Research training is offered across a variety of disciplines and disease-oriented fields. These include hormone action in humans as it relates to diabetes, animal models of disease, islet biology, intermediary metabolism, micronutrient effects on metabolic disease, metabolic regulation, molecular genetics of metabolic diseases, clinical research in diabetes and obesity, and translation of diabetes care delivery. Research projects are designed by the trainee and preceptor. Many of the training faculty in the basic sciences have projects that translate directly to human biology or disease, and many preceptors in clinical departments have research programs that are firmly rooted in the basic sciences. Collaborative projects with researchers in the basic science departments are arranged if they can provide the trainee with new skills necessary for their main project.
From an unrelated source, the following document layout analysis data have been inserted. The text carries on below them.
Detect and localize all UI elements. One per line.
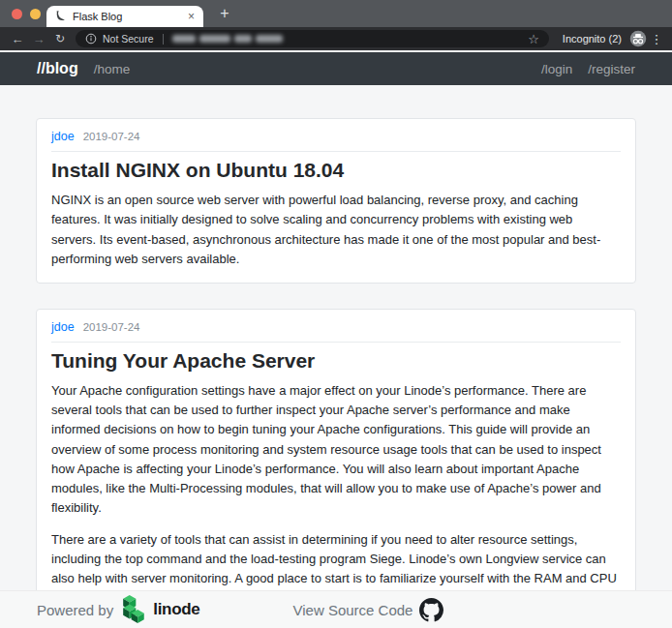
minimize-window-button[interactable] (30, 9, 41, 19)
view-source-group[interactable]: View Source Code (292, 598, 443, 622)
post-title-link[interactable]: Install NGINX on Ubuntu 18.04 (51, 157, 621, 183)
flask-favicon-icon (55, 11, 67, 22)
post-card: jdoe 2019-07-24 Install NGINX on Ubuntu … (36, 118, 636, 284)
post-date: 2019-07-24 (83, 131, 140, 142)
site-footer: Powered by linode View Source Code (0, 590, 672, 628)
page-content: jdoe 2019-07-24 Install NGINX on Ubuntu … (0, 85, 672, 628)
post-paragraph: Your Apache configuration settings have … (51, 381, 621, 518)
post-body: Your Apache configuration settings have … (51, 381, 621, 609)
tab-title: Flask Blog (73, 11, 182, 22)
post-meta-divider (51, 151, 621, 152)
brand-link[interactable]: //blog (37, 60, 78, 77)
browser-tab-strip: Flask Blog × + (0, 0, 672, 27)
reload-icon[interactable]: ↻ (50, 33, 70, 45)
post-date: 2019-07-24 (83, 321, 140, 333)
post-meta-divider (51, 342, 621, 343)
incognito-avatar-icon[interactable] (629, 30, 647, 47)
browser-menu-icon[interactable]: ⋮ (649, 32, 664, 46)
address-bar[interactable]: Not Secure ☆ (76, 30, 549, 47)
browser-tab[interactable]: Flask Blog × (46, 6, 203, 27)
post-author-link[interactable]: jdoe (51, 130, 75, 143)
incognito-label: Incognito (2) (563, 33, 622, 45)
browser-toolbar: ← → ↻ Not Secure ☆ Incognito (2) ⋮ (0, 27, 672, 50)
nav-home-link[interactable]: /home (94, 62, 131, 76)
forward-icon[interactable]: → (29, 33, 48, 45)
tab-close-icon[interactable]: × (188, 11, 195, 22)
linode-logo-icon (120, 595, 146, 624)
powered-by-label: Powered by (37, 602, 113, 618)
post-paragraph: NGINX is an open source web server with … (51, 191, 621, 269)
post-author-link[interactable]: jdoe (51, 320, 75, 334)
post-meta: jdoe 2019-07-24 (51, 320, 621, 334)
post-title-link[interactable]: Tuning Your Apache Server (51, 347, 621, 374)
back-icon[interactable]: ← (8, 33, 27, 45)
nav-register-link[interactable]: /register (588, 62, 635, 76)
view-source-label: View Source Code (292, 602, 412, 618)
omnibox-divider (163, 34, 164, 45)
close-window-button[interactable] (12, 9, 22, 19)
powered-by-group[interactable]: Powered by linode (37, 595, 199, 624)
new-tab-button[interactable]: + (214, 3, 235, 24)
nav-login-link[interactable]: /login (541, 62, 572, 76)
post-body: NGINX is an open source web server with … (51, 191, 621, 269)
info-icon[interactable] (85, 33, 97, 45)
bookmark-star-icon[interactable]: ☆ (528, 33, 539, 45)
site-navbar: //blog /home /login /register (0, 52, 672, 85)
post-card: jdoe 2019-07-24 Tuning Your Apache Serve… (36, 309, 636, 623)
linode-wordmark: linode (153, 600, 199, 619)
url-redacted (172, 35, 283, 43)
post-meta: jdoe 2019-07-24 (51, 130, 621, 143)
not-secure-label: Not Secure (103, 33, 154, 45)
github-icon[interactable] (419, 598, 443, 622)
All trainees are encouraged to consider alternate degree programs as part of their training, such as study leading to the Master in Public Health or Master in Clinical Science Investigation offered at Vanderbilt. The program is also enriched by the presence of numerous core facilities at Vanderbilt and under the VDRC. These include the Vanderbilt Clinical Research Center, where both inpatient and outpatient research may be performed, and VDRC-supported cores, which provide metabolic assays, develop knockout or transgenic mice, and assist with complex metabolic phenotyping of research animals. Mandatory training is also provided in the ethical conduct of research, biohazards and safety. Finally, the program is enriched by the activities of the Vanderbilt Diabetes Center, which include a weekly research speaker program and an annual Diabetes Day symposium where trainees present their work.